Court Opinion

ID: 1297915
Source: CourtListenerOpinion
Date Created: 2013-10-30 05:23:31.247784+00
Date Added: 2024-06-11T09:23:12.891142
License: Public Domain

172 Ga. App. 187 (1984)
323 S.E.2d 3
McGHEE
v.
THE STATE.
68883.
Court of Appeals of Georgia.
Decided September 5, 1984.
Rehearing Denied September 20, 1984.
Mobley F. Childs, for appellant.
Robert E. Wilson, District Attorney, Michael McDaniel, Barbara Conroy, Assistant District Attorneys, for appellee.
BANKE, Presiding Judge.
The defendant was convicted of two separate counts of selling marijuana. On appeal, he contends that the evidence was insufficient to support the jury's verdict and that the court erred in charging on conspiracy.

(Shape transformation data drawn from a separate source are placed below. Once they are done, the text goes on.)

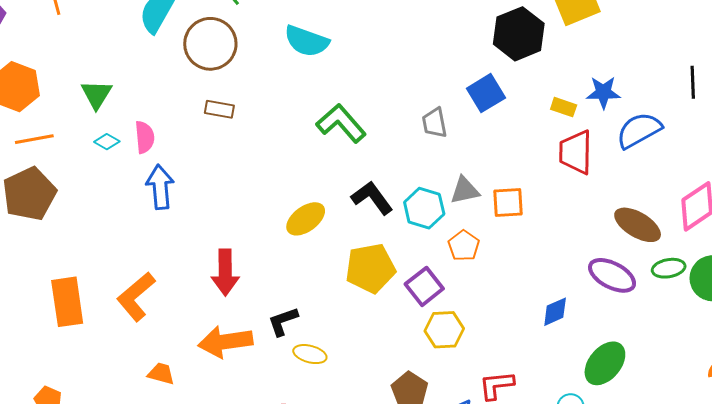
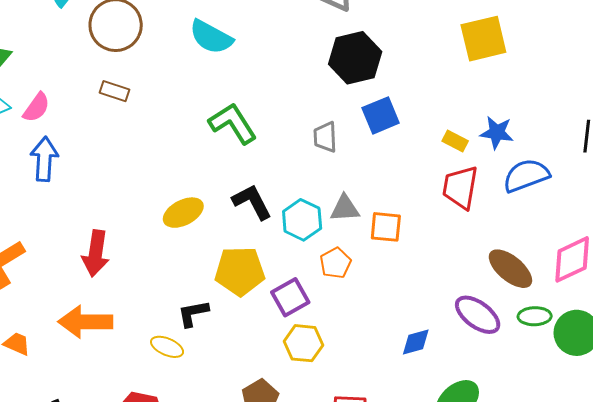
black hexagon: (519, 34) -> (355, 58), moved
pink semicircle: (145, 137) -> (36, 107), turned 32
black L-shape: (283, 321) -> (193, 313), moved

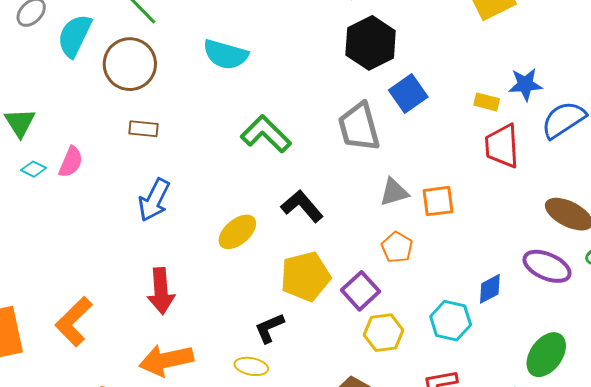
gray trapezoid: (325, 137) -> (359, 127), size x1.6
blue arrow: (44, 159) -> (154, 200), moved, turned -144
cyan hexagon: (302, 220) -> (451, 321), moved
blue diamond: (416, 342) -> (490, 289), moved

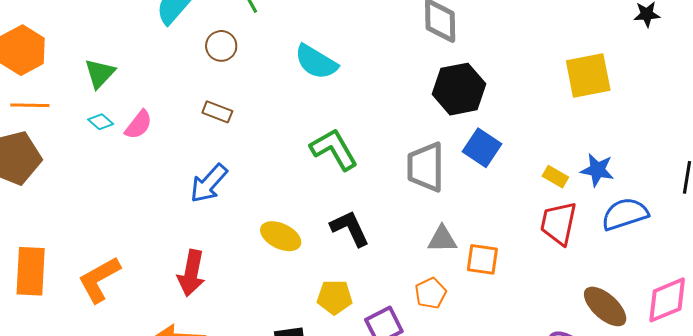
brown circle: (130, 64) -> (221, 46), size x0.6
blue square: (408, 93) -> (482, 148), turned -36
yellow ellipse: (237, 232) -> (281, 236), turned 51
yellow pentagon: (305, 276) -> (335, 297), size x0.7

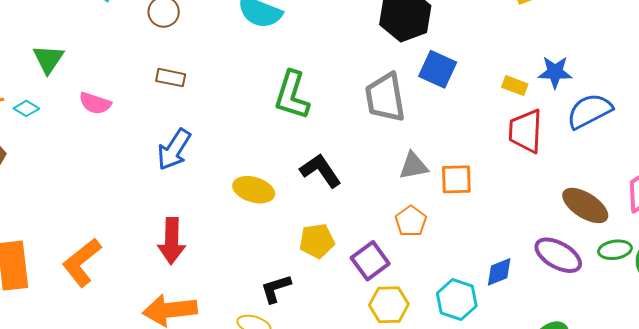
cyan diamond: (101, 122) -> (26, 108), moved
pink semicircle: (139, 125) -> (95, 103), turned 80
green L-shape: (334, 149) -> (292, 95), turned -123

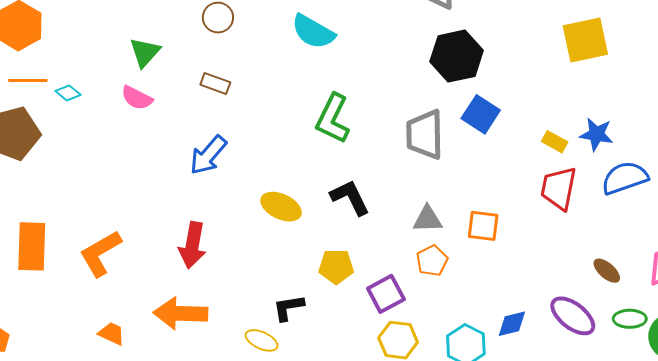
green triangle: (48, 59) -> (145, 52), moved
gray triangle: (413, 166) -> (428, 219), moved
brown ellipse: (585, 205) -> (607, 271), size x0.6

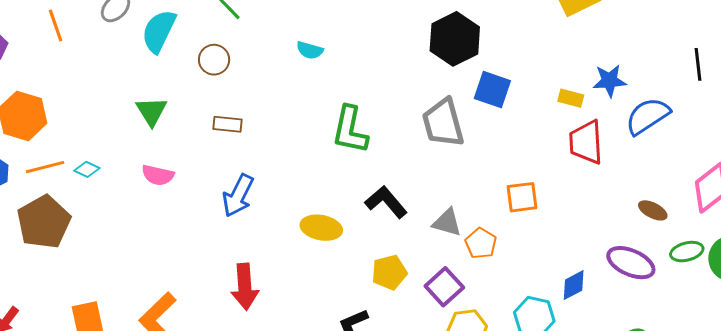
cyan semicircle: (313, 32) -> (310, 50), size x0.6
pink semicircle: (137, 98) -> (158, 175), moved
gray triangle: (428, 219) -> (447, 222), moved, turned 32

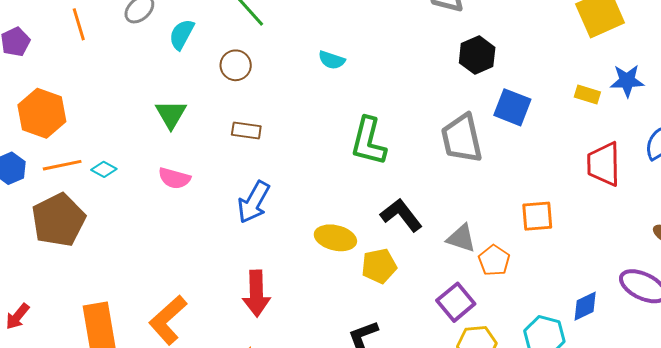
cyan semicircle: (159, 31) -> (182, 34), size x0.7
black hexagon: (455, 39) -> (477, 55), size x0.7
blue star: (609, 81) -> (627, 81), moved
yellow rectangle: (571, 98) -> (587, 94), moved
yellow pentagon: (389, 272) -> (379, 266), moved

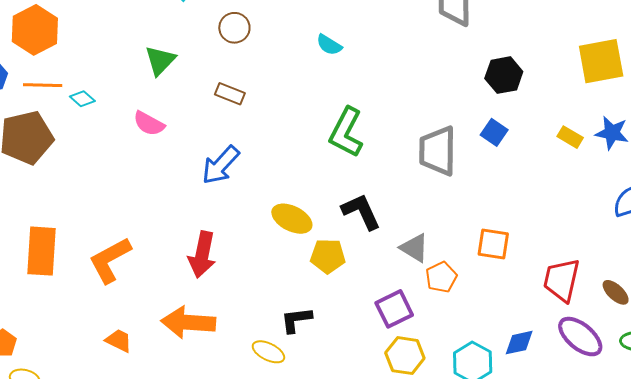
black hexagon: (477, 55) -> (504, 75), moved
blue square: (512, 107) -> (494, 132), size x0.7
red trapezoid: (604, 164) -> (562, 280), moved

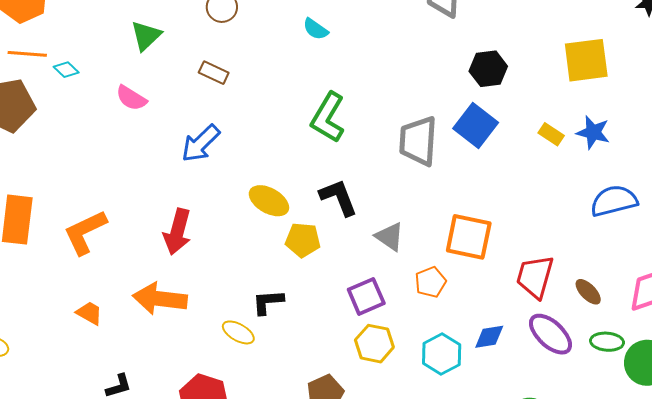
blue square: (494, 132) -> (476, 125), size x1.6
orange square: (493, 244) -> (469, 237), size x1.4
orange pentagon: (441, 277) -> (431, 282), moved

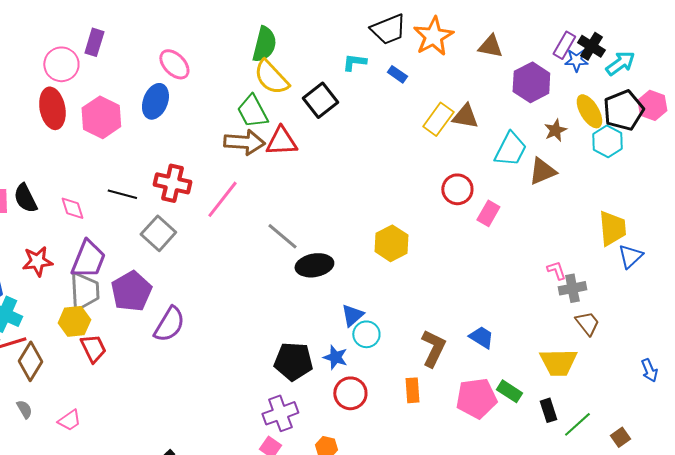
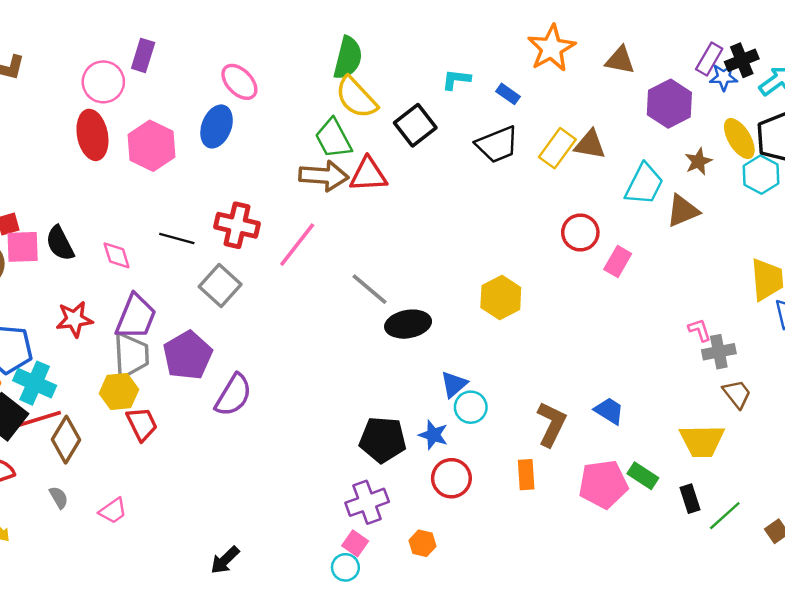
black trapezoid: (388, 29) -> (497, 145), moved
black cross: (591, 46) -> (742, 60), turned 36

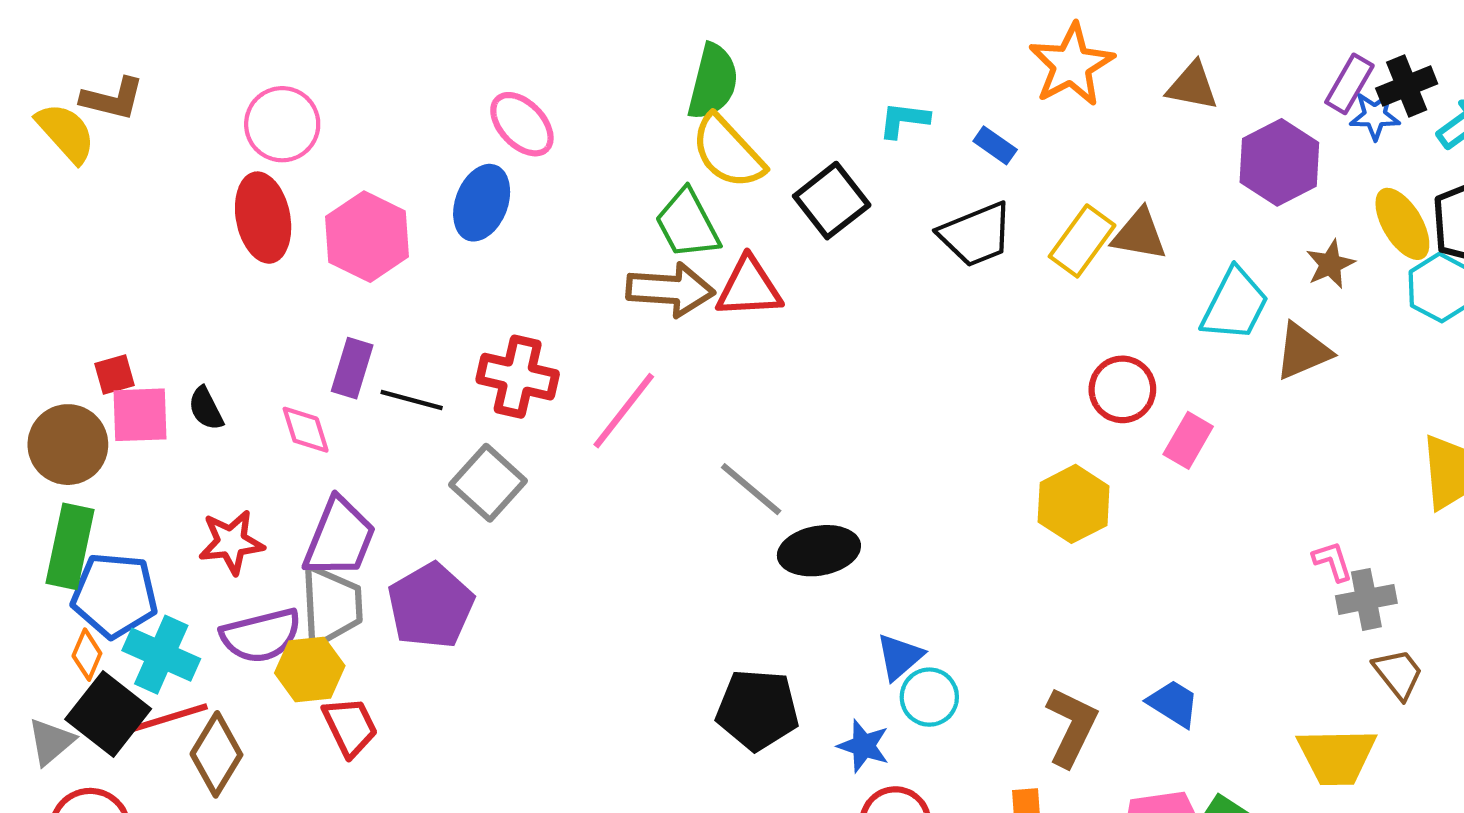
purple rectangle: (143, 55) -> (352, 368), moved
black semicircle: (60, 243) -> (206, 408), size x0.7
yellow hexagon: (501, 298) -> (1074, 504), moved
purple semicircle: (233, 395) -> (261, 636), moved, turned 45
black pentagon: (383, 440) -> (757, 710), moved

Based upon information provided by a confidential informant, a DeKalb County police investigator went to a residence on Doyle Street in DeKalb County to purchase marijuana. There she encountered the defendant who asked her what she wanted, and she told him she wanted "a nick or a dime, whatever he had." (She testified that "nick" and "dime" are street terms for bags of marijuana selling for $5 and $10.) The defendant replied that "he only had dimes" and after the investigator told him that "a dime would be fine," he went to a hallway and yelled to someone in another room. Shortly thereafter, a man came from the other room carrying a manila envelope, which the investigator accepted in exchange for $10. It was later determined that the envelope contained marijuana. This same scenario was repeated approximately one week later, when the investigator purchased another envelope of marijuana. Held:
Although the evidence does not actually place the marijuana or the money received for it in the hands of the defendant, it may reasonably be inferred that the defendant was acting in concert with the person who finalized the transactions. "[T]he act of one conspirator is considered to be the act of all the conspirators." Whitfield v. State, *188 159 Ga. App. 398 (4) (283 SE2d 627) (1981). It is not necessary to show a preliminary antecedent agreement, so long as there is evidence of a common design on the part of the participants. See Simpkins v. State, 149 Ga. App. 763 (256 SE2d 63) (1979). We hold that a rational trier of fact could reasonably have found the defendant guilty beyond a reasonable doubt and that the court's charge on conspiracy was authorized by the evidence.
Judgment affirmed. Pope and Benham, JJ., concur.